La clameur, elle, a changé de bord depuis cinquante ans. Les primes
vérités, les évidences sont désormais vociférées par l’extrême droite. Cette
parole dite « libérée » est devenue si tonitruante
qu’on la jurerait majoritaire. En bien des endroits du pays, elle n’est pas
seulement dominante : elle est devenue exclusive. C’est le piège de la
grande gueule. On n’entend qu’elle, donc elle se croit toute seule.
On se souvient de cette scène observée dans un petit restaurant du Quesnoy,
dans le Nord. Une tablée exprimait bruyamment ses convictions frontistes,
emplissait l’espace de ses profondes considérations.
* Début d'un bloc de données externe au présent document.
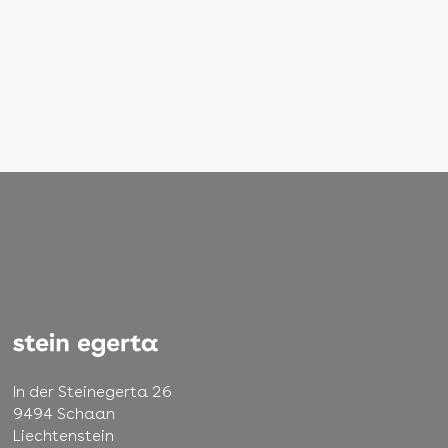
In der Steinegerta 26
9494 Schaan
Liechtenstein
Le patron et les autres
clients restaient muets, la tête dans leur assiette.
N’était-ce pas elle, la majorité silencieuse ? Ne serait-ce pas ceux
qu’on vit, ou plutôt ne vit pas, un soir d’élection municipale, à Saint-Gilles,
dans le Gard, en 2014. Ils venaient d’infliger un anonyme camouflet à
Gilbert Collard, qui se voyait déjà dans ce fauteuil de maire que ses
omniprésents soutiens lui promettaient à cor et à cri. On devina les mêmes à
Carvin, dans le Pas-de-Calais, l’année suivante, faisant barrage au même FN,
pour qui le canton était gagné d’avance. Dans les deux cas, ils ne pavoisèrent
guère, au soir de leur victoire, ces électeurs taiseux. Ils retournèrent à leur
non-existence. Il en fut de même lors des élections régionales dans les
Hauts-de-France ou en PACA : des bulletins plus que secrets privèrent
encore l’extrême droite d’un triomphe annoncé.
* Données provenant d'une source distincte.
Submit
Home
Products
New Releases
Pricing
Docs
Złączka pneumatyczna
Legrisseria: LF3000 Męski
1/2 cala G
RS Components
Loin des foules hurlantes des meetings, ils existeraient donc, ces
passagers clandestins de la démocratie, armée des ombres faite de
bric et de broc, de gauche et de droite. Des gens fâchés contre le système,
comment ne pas l’être ?, mais plus encore contre les idéologies par trop
gaillardes. Peut-être est-ce cette France-là, ces trois quarts-là, que les
sondages parviennent seuls à faire parler. Peut-être.